Cells produce eicosanoids using unsaturated fatty acids that are part of their cell membranes. The fatty acid starting materials for eicosanoid synthesis are the essential fatty acids linoleic acid (omega-6) and its derivative arachidonic acid (AA); and alpha-linolenic acid (an omega-3) and its derivatives eicosapentaenoic acid (EPA) and docosahexaenoic acid (DHA). While generalizations about roles of these fatty acids in eicosanoid synthesis should be approached cautiously, the most potent inflammatory eicosanoids are produced from omega-6 fatty acids (linoleic and arachidonic acids). Diets high in omega-3 fatty acids are associated with lower biomarkers of inflammation and cardiovascular disease risk; proposed mechanisms include the production of less inflammatory or anti-inflammatory eicosanoids and through the cyclooxygenase and lipoxygenase enzymes.28
Cyclooxygenases and Lipoxygenases
The eicosanoids require several enzymatic steps to be synthesized from unsaturated fatty acids; the cyclooxygenase (COX) and lipoxygenase (LOX) enzymes catalyze the first steps in these reactions. Cyclooxygenases initiate the conversion of omega-3 and omega-6 derivatives into one of the many prostaglandins or thromboxanes. The interest in COX enzyme metabolism comes from the fact that its inhibition leads to decreased prostaglandin synthesis, and therefore a reduction in inflammation, fever, and pain. The analgesic and anti-inflammatory activity of aspirin and NSAIDs (like ibuprofen and naproxen) is due to their inhibition of COX enzymes. There are two COX enzymes with well-defined roles in humans (COX-1 and COX-2). COX-2 has the most relevance to the inflammatory process; it is normally inactive, but is turned on during inflammation and stimulates this process of inflammation by creating pro-inflammatory prostaglandins and thromboxanes.
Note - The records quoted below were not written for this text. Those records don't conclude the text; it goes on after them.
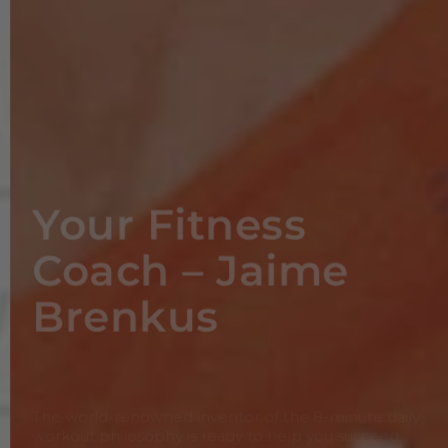
Your Fitness
Coach – Jaime
Brenkus
The world-renowned inventor of the 8-minute daily
workout philosophy is ready to help you succeed
Meet Jaime Brenkus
Lipoxygenases convert fatty acids into proinflammatory leukotrienes, important local mediators of inflammation. Several potent inflammatory leukotrienes are produced by 5-LOX in mammals. Lipoxygenase enzymes, and the pro-inflammatory factors they produce, have a fundamental role in the inflammatory process by aiding in the recruitment of white blood cells to the site of inflammation. They also stimulate local cells to produce cytokines, which amplifies the inflammatory response.27 Thus, LOX enzymes may be involved in a wide variety of inflammatory conditions, and represent an additional target for anti-inflammatory therapy.
While COX and LOX enzymes are most often associated with pro-inflammatory processes, it is important to remember that both enzymes also produce factors that inhibit or resolve inflammation and promote tissue repair (including the prostacyclins and lipoxins). The proper transition from pro- to anti-inflammatory activities of the COX and LOX enzymes is important for the progression of a healthy inflammatory response.